I've been using the Faust programming language a lot lately for experimenting with DSP, and I've been digging into their implementation of an Elliptic (Cauer) Lowpass filter. Here's an example of such a filter with order three.
If you're unfamiliar with Faust, hopefully the example there is still fairly clear: they've designed a 3rd order Cauer filter with the properties listed in the comments and have implemented it as a second order direct form filter feeding into a first order direct form filter with the coefficients as listed.
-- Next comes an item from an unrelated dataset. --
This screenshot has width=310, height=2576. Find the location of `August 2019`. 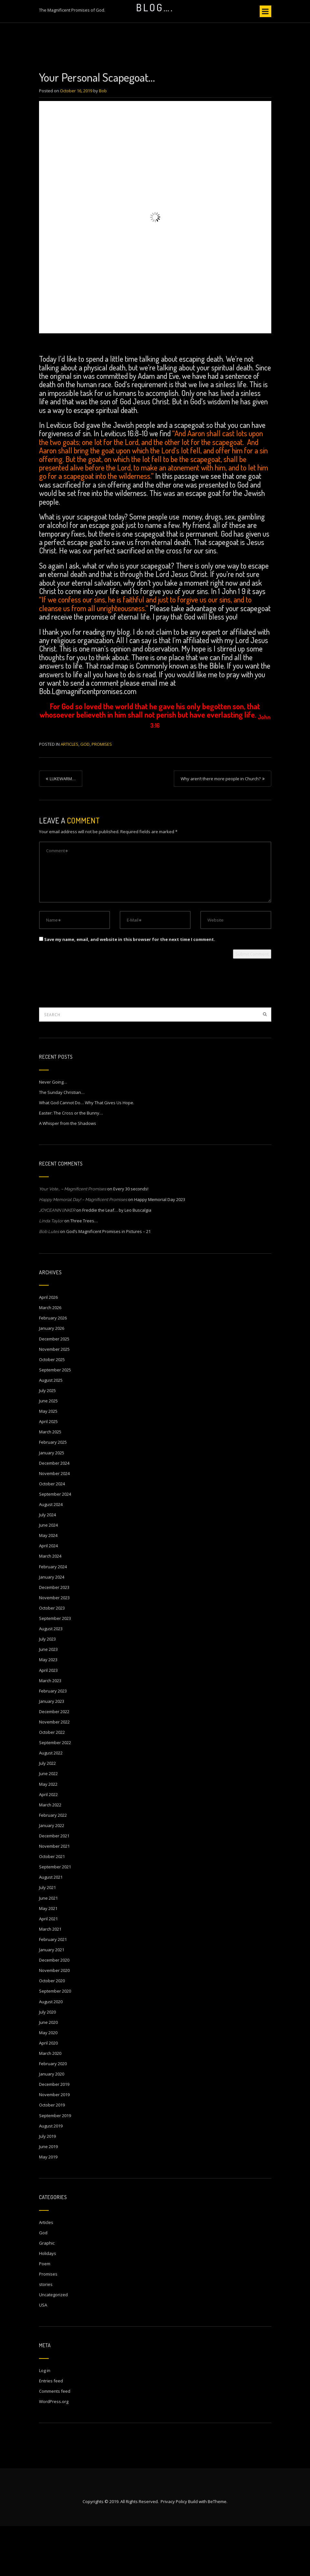 August 2019 is located at coordinates (51, 2176). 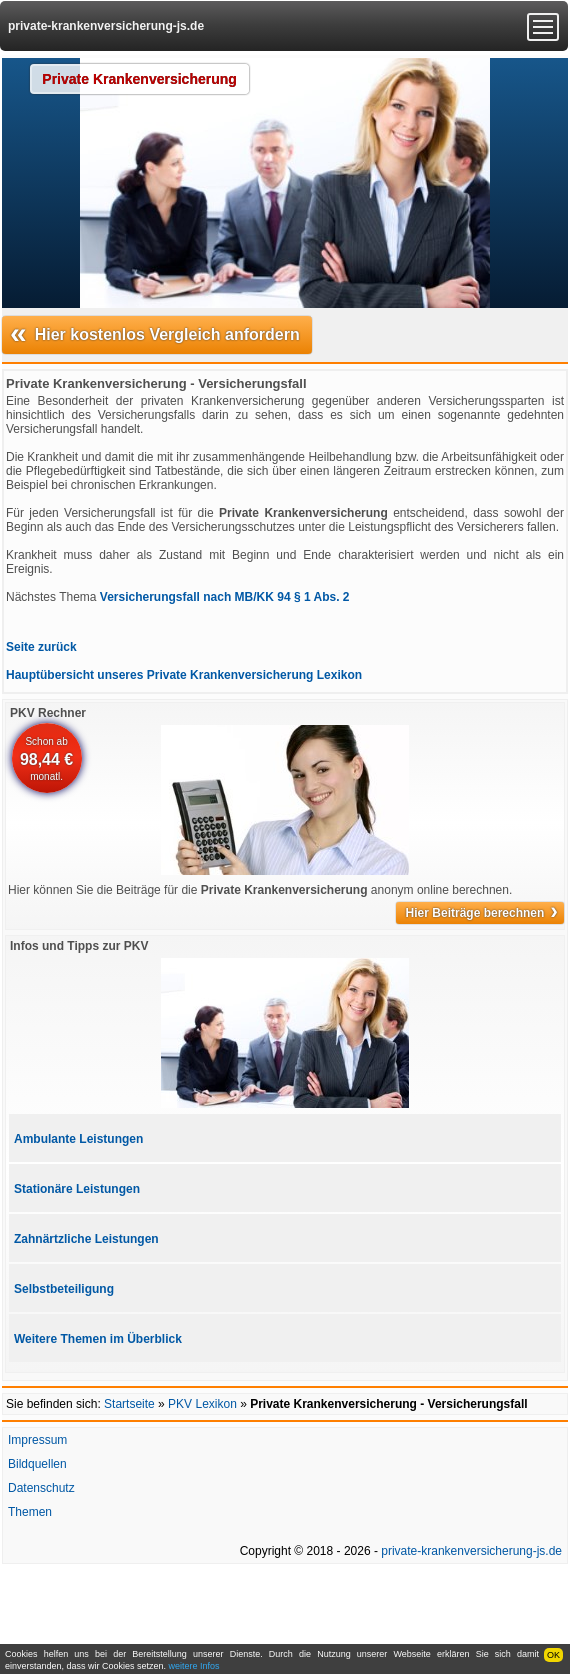 The image size is (570, 1674). I want to click on PKV Lexikon, so click(202, 1404).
I understand the analog prototype they've designed with
[z,p,g] = ncauer(Rp,Rs,3); in Matlab/Octave, and I think I have a good understanding of how to factor the transfer function into cascaded first- and second-order filters. What I don't understand is their use of
poly in Octave to find the coefficients there, and why the frequency of this elliptic filter is only governed by the last coefficient in the final first order filter? Intuitively it seems like so many more of those coefficients should depend on the frequency of the filter, especially if we have to consider multiple sample rates. Did they skip some steps here or make some assumptions that I'm missing? Any explanation to my confusion here would be greatly appreciated, thank you!
Update: I find it interesting that in Matlab/Octave I can compute
[z,p,g] = ncauer(0.2,60,3); sos=zp2sos(z, p, g), deriving coefficients for second order sections without ever specifying the cutoff frequency. Maybe that's where I'm most confused?